EXERCISE OBJECTIVE
Using the records below, find every line that includes "basy" and copy it.

[Transcribed page contents]
○ ○ ○ ○ ○ ○ ○

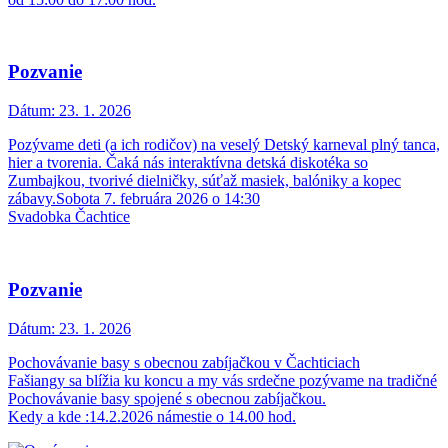
Pozvanie
Dátum:
23. 1. 2026
Pozývame deti (a ich rodičov) na veselý Detský karneval plný tanca,
hier a tvorenia. Čaká nás interaktívna detská diskotéka so
Zumbajkou, tvorivé dielničky, súťaž masiek, balóniky a kopec
zábavy.Sobota 7. februára 2026 o 14:30
Svadobka Čachtice
Pozvanie
Dátum:
23. 1. 2026
Pochovávanie basy s obecnou zabíjačkou v Čachticiach
Fašiangy sa blížia ku koncu a my vás srdečne pozývame na tradičné
Pochovávanie basy spojené s obecnou zabíjačkou.
Kedy a kde :14.2.2026 námestie o 14.00 hod.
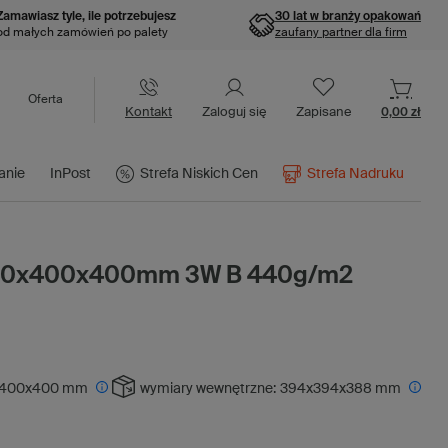
Zamawiasz tyle, ile potrzebujesz
30 lat w branży opakowań
od małych zamówień po palety
zaufany partner dla firm
Oferta
Kontakt
Zaloguj się
Zapisane
0,00 zł
anie
InPost
Strefa Niskich Cen
Strefa Nadruku
400x400x400mm 3W B 440g/m2
400x400 mm
wymiary wewnętrzne:
394x394x388 mm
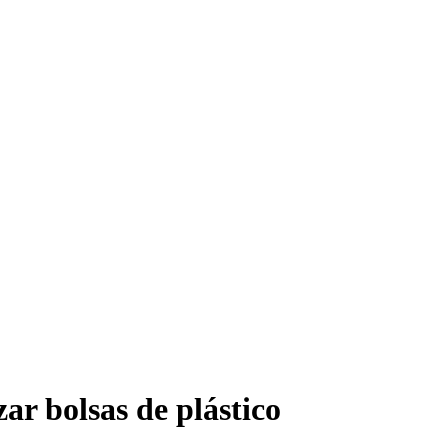
zar bolsas de plástico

○ ○ ○ ○ ○ ○ ○

TASK SOLUTION
Pochovávanie basy s obecnou zabíjačkou v Čachticiach
Pochovávanie basy spojené s obecnou zabíjačkou.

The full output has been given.